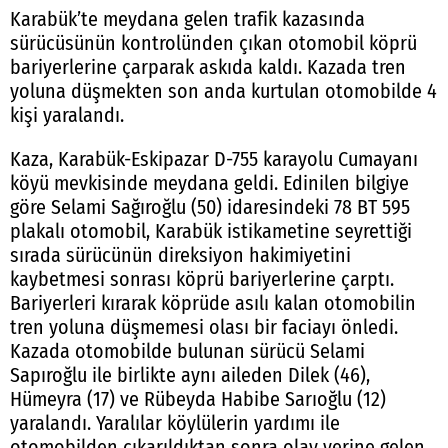
Karabük’te meydana gelen trafik kazasında
sürücüsünün kontrolünden çıkan otomobil köprü
bariyerlerine çarparak askıda kaldı. Kazada tren
yoluna düşmekten son anda kurtulan otomobilde 4
kişi yaralandı.
Kaza, Karabük-Eskipazar D-755 karayolu Cumayanı
köyü mevkisinde meydana geldi. Edinilen bilgiye
göre Selami Sağıroğlu (50) idaresindeki 78 BT 595
plakalı otomobil, Karabük istikametine seyrettiği
sırada sürücünün direksiyon hakimiyetini
kaybetmesi sonrası köprü bariyerlerine çarptı.
Bariyerleri kırarak köprüde asılı kalan otomobilin
tren yoluna düşmemesi olası bir faciayı önledi.
Kazada otomobilde bulunan sürücü Selami
Sapıroğlu ile birlikte aynı aileden Dilek (46),
Hümeyra (17) ve Rübeyda Habibe Sarıoğlu (12)
yaralandı. Yaralılar köylülerin yardımı ile
otomobilden çıkarıldıktan sonra olay yerine gelen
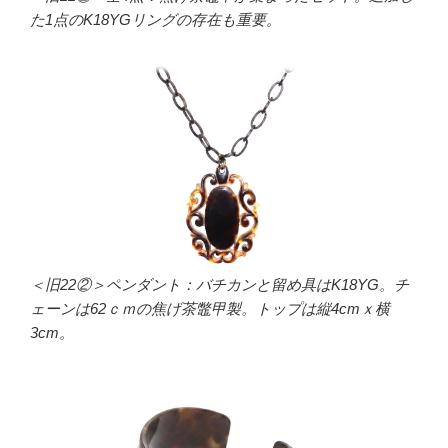
た1点のK18YGリングの存在も重要。
＜旧22②＞ペンダント：バチカンと留め具はK18YG。チ
ェーンは62ｃｍの焦げ茶鼈甲製。トップは縦4cmｘ横
3cm。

* Task objective: All lines from the one containing "kaybetmesi sonrası köprü" through the final line of the entries above are to be copied exactly; the pictures are not.

* Finished exercise:
kaybetmesi sonrası köprü bariyerlerine çarptı.
Bariyerleri kırarak köprüde asılı kalan otomobilin
tren yoluna düşmemesi olası bir faciayı önledi.
Kazada otomobilde bulunan sürücü Selami
Sapıroğlu ile birlikte aynı aileden Dilek (46),
Hümeyra (17) ve Rübeyda Habibe Sarıoğlu (12)
yaralandı. Yaralılar köylülerin yardımı ile
otomobilden çıkarıldıktan sonra olay yerine gelen
た1点のK18YGリングの存在も重要。
＜旧22②＞ペンダント：バチカンと留め具はK18YG。チ
ェーンは62ｃｍの焦げ茶鼈甲製。トップは縦4cmｘ横
3cm。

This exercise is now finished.